WORK REQUEST :: Make an exact copy of every entry below, with the pictures left out.

Dataset entries:
>>>
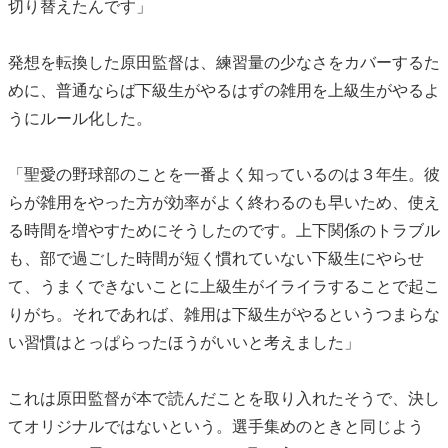
切り替えたんです」
発想を転換した原田監督は、練習量の少なさをカバーするた
めに、普通ならば下級生がやるはずの雑用を上級生がやるよ
うにルール化した。
「聖愛の野球部のことを一番よく知っているのは３年生。彼
らが雑用をやった方が効率がよく終わるのも早いため、使え
る時間を増やすためにそうしたのです。上下関係のトラブル
も、部で過ごした時間が短く慣れていない下級生にやらせ
て、うまくできないことに上級生がイライラすることで起こ
りがち。それであれば、雑用は下級生がやるというつまらな
い習慣はとっぱらったほうがいいと考えました」
これは原田監督が本で読んだことを取り入れたそうで、決し
てオリジナルではないという。選手集めのときと同じよう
<<<
COMPLETED TASK ::
切り替えたんです」
発想を転換した原田監督は、練習量の少なさをカバーするた
めに、普通ならば下級生がやるはずの雑用を上級生がやるよ
うにルール化した。
「聖愛の野球部のことを一番よく知っているのは３年生。彼
らが雑用をやった方が効率がよく終わるのも早いため、使え
る時間を増やすためにそうしたのです。上下関係のトラブル
も、部で過ごした時間が短く慣れていない下級生にやらせ
て、うまくできないことに上級生がイライラすることで起こ
りがち。それであれば、雑用は下級生がやるというつまらな
い習慣はとっぱらったほうがいいと考えました」
これは原田監督が本で読んだことを取り入れたそうで、決し
てオリジナルではないという。選手集めのときと同じよう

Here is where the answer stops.